Saturday, January 17, 2009

All File Deletion is a Disputed Transaction in Windows Explorer but an Iterative Delete in Dos Prompt

All File Deletion is a Disputed Transaction in Windows Explorer but an Iterative Delete in Dos Prompt

I normally have the habit of cleaning up the temp folder in my Windows on a regular basis so that it does not unnecessarily eat away the hard disk space. However, I observed two distinct behavior between Windows Explorer and MSDOS prompt of the temp folder.

Windows Explorer:

  1. To avail the friendly GUI services, we normally resort to CTRL+A and DELETE.
  2. Attempts to delete the folder and files one by one.
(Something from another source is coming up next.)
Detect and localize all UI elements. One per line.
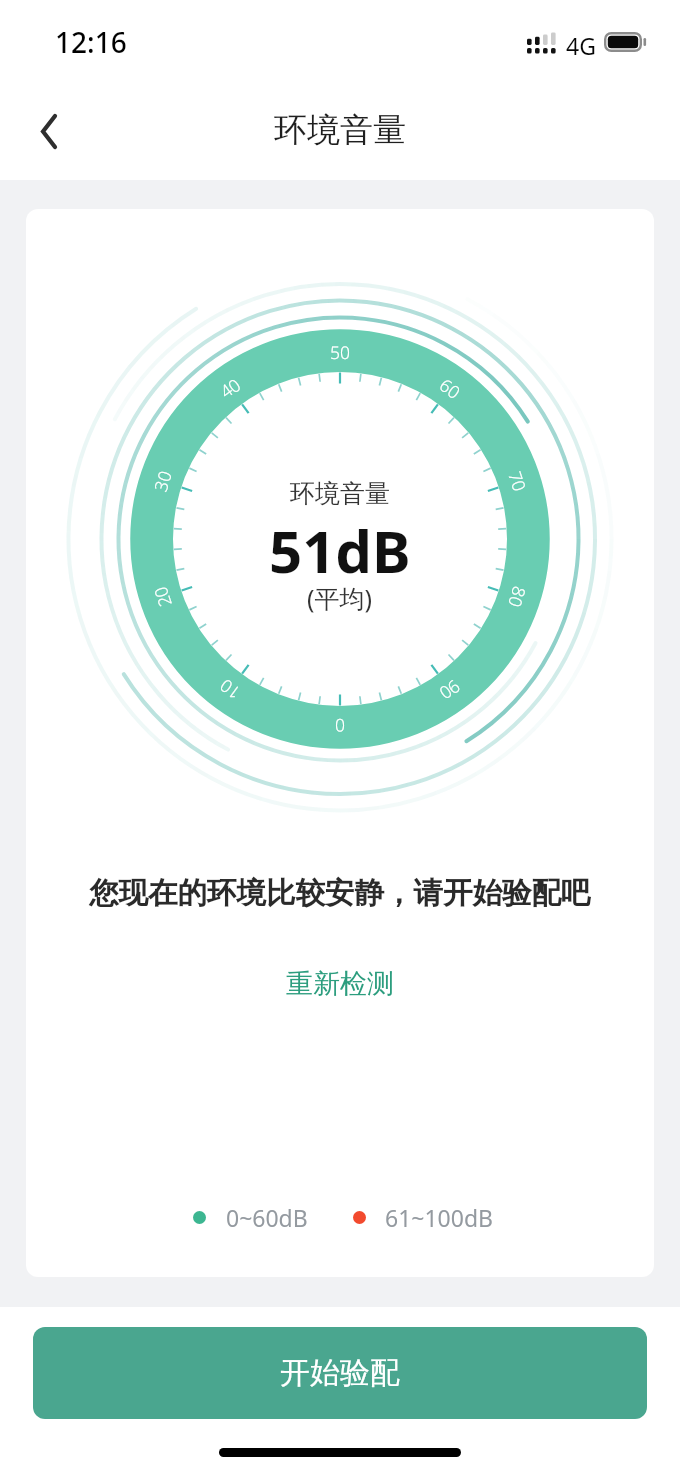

But even when one file could not be removed due to permission restriction or 'The process can not access the file because it is being used by another process' error, it just aborts without visiting remaining files in the folder.
  3. Moves the folder to Recycle Bin
  4. A generic progress bar of the progress of deletion is indicated by a GUI popup.
  5. Recurses into folders and repeates (2) through (4).

MSDOS:

  1. Command Used: del . and press y when prompted.
  2. Attempts to delete the folder and files one by one. But when a particular file could not be deleted, it emits an appropriate error message along with the erring file but resumes with the next file.
  3. Does not move the file to Recycle Bin but permanently purges it.
  4. At least the command used in (1) does not recurse through the folders.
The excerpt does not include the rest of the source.